What we have actually done is to construct what is a called a **Vandermonde** matrix $\mathbf{X}^{N\times P}$ from a $N$ dimensional vector, $\mathbf{x}$. In a Vandermonde matrix, each column is the orginal $\mathbf{x}$, raised element-wise to a power, up to the $p^{th}$ degree of the polynomial that we want to fit.

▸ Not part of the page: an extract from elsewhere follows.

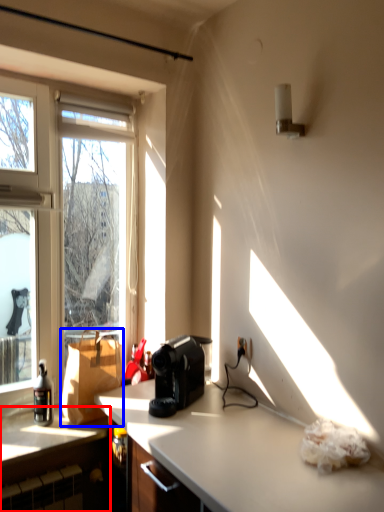 Question: Which point is further to the camera, cabinetry (highlighted by a red box) or cardboard box (highlighted by a blue box)?

Choices:
 (A) cabinetry
 (B) cardboard box

Answer: (B) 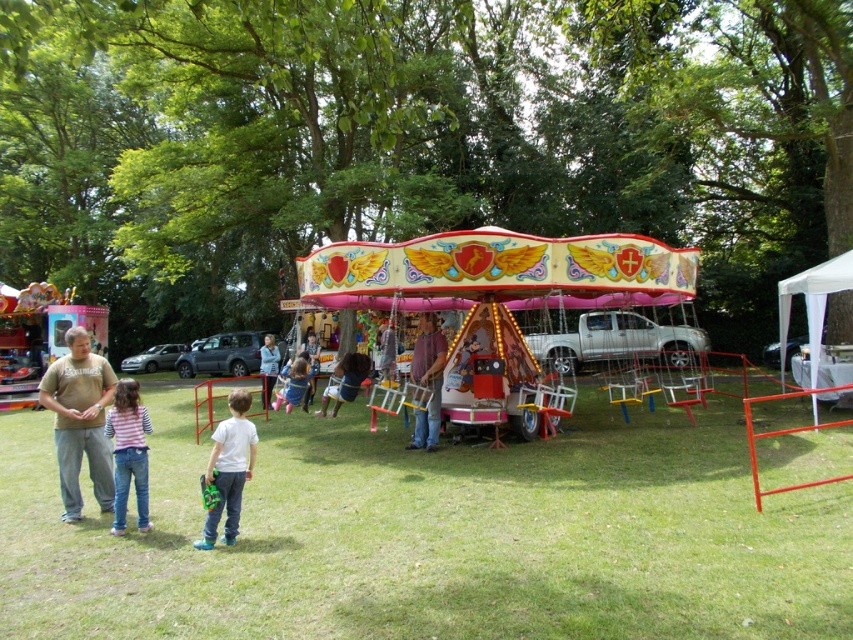 You are a photographer at the carnival. You want to capture a photo of the matte pink swing at center and the matte pink dress at center without any obstruction. Based on their positions, which one should you focus on first to ensure both are in frame?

Therefore, in matrix notation (like the least squares solution above), the equation that we are using to find a predicted $y$ from an $x$ value is:

\[\mathbf{y} = \mathbf{X}\mathbf{\beta}\]Where:

$\mathbf{y}$ is the original vector of target $y$ values

$\mathbf{X}$ is a Vandermonde matrix constructed from the original $\mathbf{x}$

$\mathbf{\beta}$ is our vector of weights, or coefficients

Don’t worry if you’ve not done/forgotten what happens when a vector and matrix meet. Above is just a concise way of writing $ \sum_{i}^{n}y_i = \sum_{i}^{n}w_0x_i^0 + w_1x_i^1 + … + + w_{p}x_i^{p}$. So we are just looping through all of the datapoints in the $\mathbf{y}$ and original $\mathbf{x}$ vectors.

## Okay, well know we know this, we don’t need np.polyfit!

- note the
*pretty cool*use of a**closure**, to replicate the np.poly1d() call functionality

```
def give_me_a_line_like_excel_without_polyfit(x,y, deg = 8):
deg += 1 # just to replicate np.polyfits deg argument
# construct a matrix of polynomials
X = np.vander(x, deg)
# now plugin our least squares "solution"
XX = np.linalg.inv(np.dot(X.T, X))
Xt_y = np.dot(X.T, y.T)
beta = np.dot(XX, Xt_y)
# make a python closure to replicate the behaviour of np.poly1d
def my_p_obj(new_x):
# first we make our X matrix
X = np.vander(new_x, deg)
# now loop through our coffecients to get new_y vector
line_best_fit = np.zeros(new_x.shape)
for col_i,weight in enumerate(beta[:-1]):
line_best_fit += weight*X[:,col_i]
line_best_fit += beta[-1]
return line_best_fit
# return our closure function
return my_p_obj
my_p_obj = give_me_a_line_like_excel_without_polyfit(x,y)
x_line = np.linspace(min(x), max(x), 100)
y_line = my_p_obj(x_line)
plt.plot(x,y, 'o')
plt.plot(x_line,y_line, 'r--')
```

p.s. It’s probably worth noting that in practice, people don’t actually invert $X^TX$ so directly. Instead, you should use things like np.linalg.lstsq().